▶ [EXERCISE OBJECTIVE] Give the data back exactly. Leave out any images.

Dataset entries
= = = = = = =

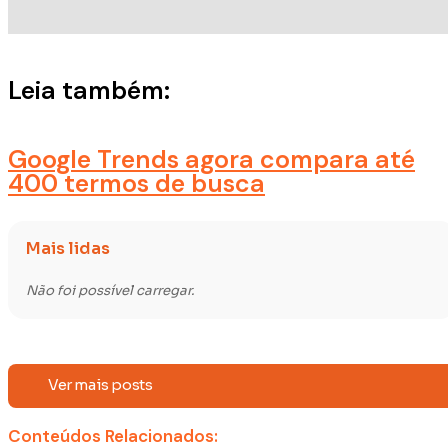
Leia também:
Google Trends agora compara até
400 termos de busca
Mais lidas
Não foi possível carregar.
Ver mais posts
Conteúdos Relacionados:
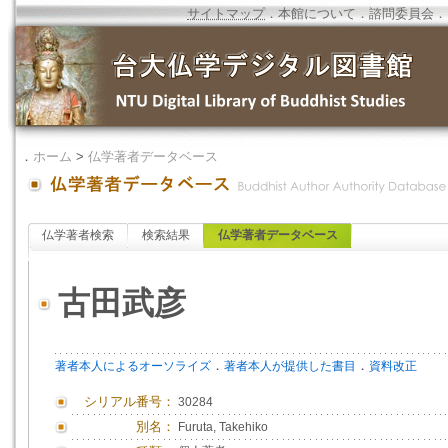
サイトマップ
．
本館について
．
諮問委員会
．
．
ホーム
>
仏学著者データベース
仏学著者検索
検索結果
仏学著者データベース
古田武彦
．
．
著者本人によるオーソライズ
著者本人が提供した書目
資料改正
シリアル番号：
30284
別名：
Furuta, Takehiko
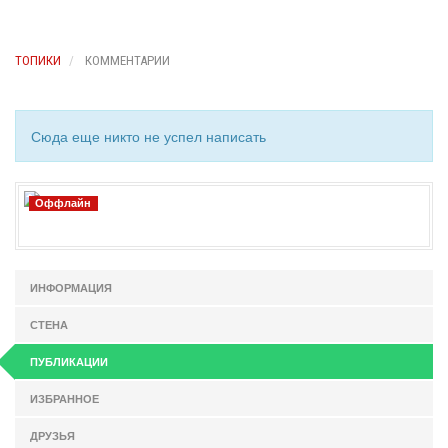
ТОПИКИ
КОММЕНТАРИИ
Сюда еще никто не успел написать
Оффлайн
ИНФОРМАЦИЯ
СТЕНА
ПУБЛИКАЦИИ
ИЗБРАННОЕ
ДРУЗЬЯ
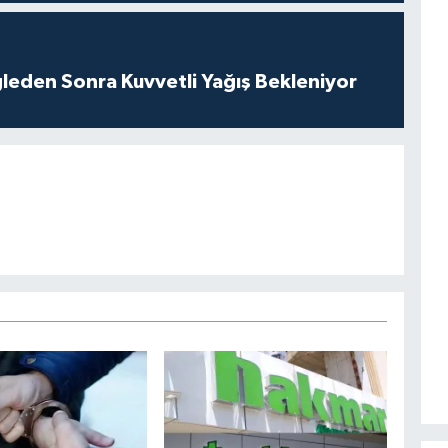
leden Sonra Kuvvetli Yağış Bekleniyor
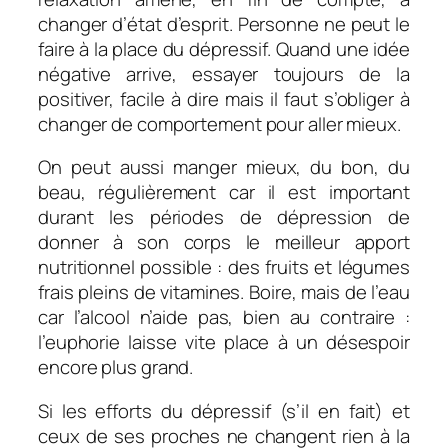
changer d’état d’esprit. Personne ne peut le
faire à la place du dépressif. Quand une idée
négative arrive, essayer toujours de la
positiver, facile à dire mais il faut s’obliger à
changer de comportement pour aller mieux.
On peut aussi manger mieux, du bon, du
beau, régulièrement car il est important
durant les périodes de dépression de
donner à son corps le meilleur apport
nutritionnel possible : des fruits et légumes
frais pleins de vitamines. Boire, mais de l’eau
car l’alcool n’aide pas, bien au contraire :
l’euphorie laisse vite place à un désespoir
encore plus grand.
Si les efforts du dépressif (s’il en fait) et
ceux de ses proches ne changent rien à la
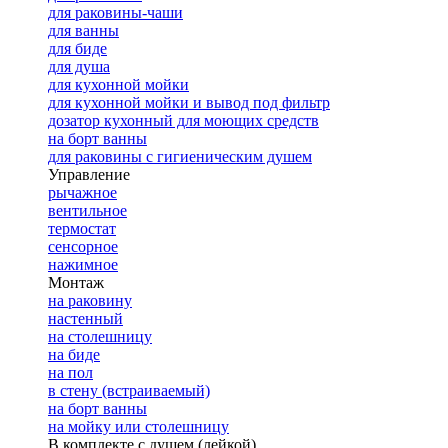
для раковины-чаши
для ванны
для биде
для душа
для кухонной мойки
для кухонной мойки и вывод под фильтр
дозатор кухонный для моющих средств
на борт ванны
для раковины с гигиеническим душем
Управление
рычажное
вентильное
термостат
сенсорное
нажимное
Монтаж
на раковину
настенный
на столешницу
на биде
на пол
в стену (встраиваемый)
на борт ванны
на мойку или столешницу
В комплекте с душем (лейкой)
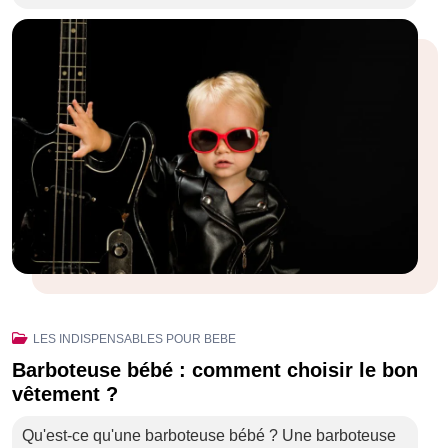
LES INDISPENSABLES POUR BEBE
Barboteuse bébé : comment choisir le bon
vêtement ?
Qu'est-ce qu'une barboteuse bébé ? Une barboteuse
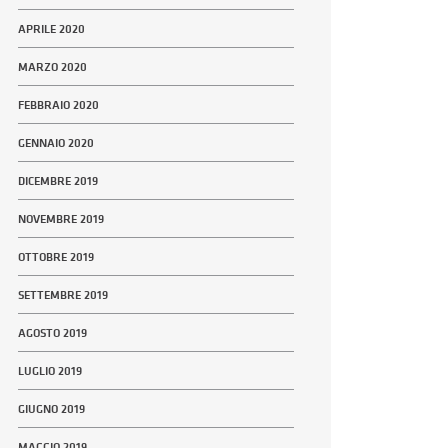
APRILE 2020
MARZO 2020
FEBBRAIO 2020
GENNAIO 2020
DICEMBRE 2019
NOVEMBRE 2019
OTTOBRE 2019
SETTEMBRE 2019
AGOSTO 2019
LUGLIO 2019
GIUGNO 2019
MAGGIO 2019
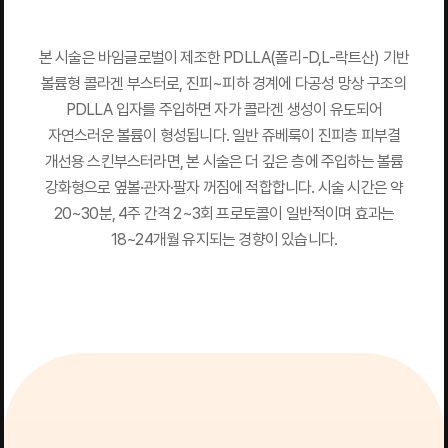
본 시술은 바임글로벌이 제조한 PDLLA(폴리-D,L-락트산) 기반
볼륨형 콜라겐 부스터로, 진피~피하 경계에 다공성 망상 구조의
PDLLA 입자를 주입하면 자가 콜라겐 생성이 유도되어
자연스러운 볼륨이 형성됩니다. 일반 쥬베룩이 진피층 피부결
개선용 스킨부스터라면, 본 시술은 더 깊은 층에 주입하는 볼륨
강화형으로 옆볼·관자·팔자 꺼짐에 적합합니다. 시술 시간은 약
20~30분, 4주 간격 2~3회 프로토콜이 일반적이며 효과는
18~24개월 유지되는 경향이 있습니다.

= = = = = = =

▶ [ANSWER]
Leia também:
Google Trends agora compara até
400 termos de busca
Mais lidas
Não foi possível carregar.
Ver mais posts
Conteúdos Relacionados:
サイトマップ
．
本館について
．
諮問委員会
．
．
ホーム
>
仏学著者データベース
仏学著者検索
検索結果
仏学著者データベース
古田武彦
．
．
著者本人によるオーソライズ
著者本人が提供した書目
資料改正
シリアル番号：
30284
別名：
Furuta, Takehiko
ТОПИКИ
КОММЕНТАРИИ
Сюда еще никто не успел написать
Оффлайн
ИНФОРМАЦИЯ
СТЕНА
ПУБЛИКАЦИИ
ИЗБРАННОЕ
ДРУЗЬЯ
leden Sonra Kuvvetli Yağış Bekleniyor
changer d’état d’esprit. Personne ne peut le
faire à la place du dépressif. Quand une idée
négative arrive, essayer toujours de la
positiver, facile à dire mais il faut s’obliger à
changer de comportement pour aller mieux.
On peut aussi manger mieux, du bon, du
beau, régulièrement car il est important
durant les périodes de dépression de
donner à son corps le meilleur apport
nutritionnel possible : des fruits et légumes
frais pleins de vitamines. Boire, mais de l’eau
car l’alcool n’aide pas, bien au contraire :
l’euphorie laisse vite place à un désespoir
encore plus grand.
Si les efforts du dépressif (s’il en fait) et
ceux de ses proches ne changent rien à la
для раковины-чаши
для ванны
для биде
для душа
для кухонной мойки
для кухонной мойки и вывод под фильтр
дозатор кухонный для моющих средств
на борт ванны
для раковины с гигиеническим душем
Управление
рычажное
вентильное
термостат
сенсорное
нажимное
Монтаж
на раковину
настенный
на столешницу
на биде
на пол
в стену (встраиваемый)
на борт ванны
на мойку или столешницу
В комплекте с душем (лейкой)
LES INDISPENSABLES POUR BEBE
Barboteuse bébé : comment choisir le bon
vêtement ?
Qu'est-ce qu'une barboteuse bébé ? Une barboteuse
APRILE 2020
MARZO 2020
FEBBRAIO 2020
GENNAIO 2020
DICEMBRE 2019
NOVEMBRE 2019
OTTOBRE 2019
SETTEMBRE 2019
AGOSTO 2019
LUGLIO 2019
GIUGNO 2019
MAGGIO 2019
본 시술은 바임글로벌이 제조한 PDLLA(폴리-D,L-락트산) 기반
볼륨형 콜라겐 부스터로, 진피~피하 경계에 다공성 망상 구조의
PDLLA 입자를 주입하면 자가 콜라겐 생성이 유도되어
자연스러운 볼륨이 형성됩니다. 일반 쥬베룩이 진피층 피부결
개선용 스킨부스터라면, 본 시술은 더 깊은 층에 주입하는 볼륨
강화형으로 옆볼·관자·팔자 꺼짐에 적합합니다. 시술 시간은 약
20~30분, 4주 간격 2~3회 프로토콜이 일반적이며 효과는
18~24개월 유지되는 경향이 있습니다.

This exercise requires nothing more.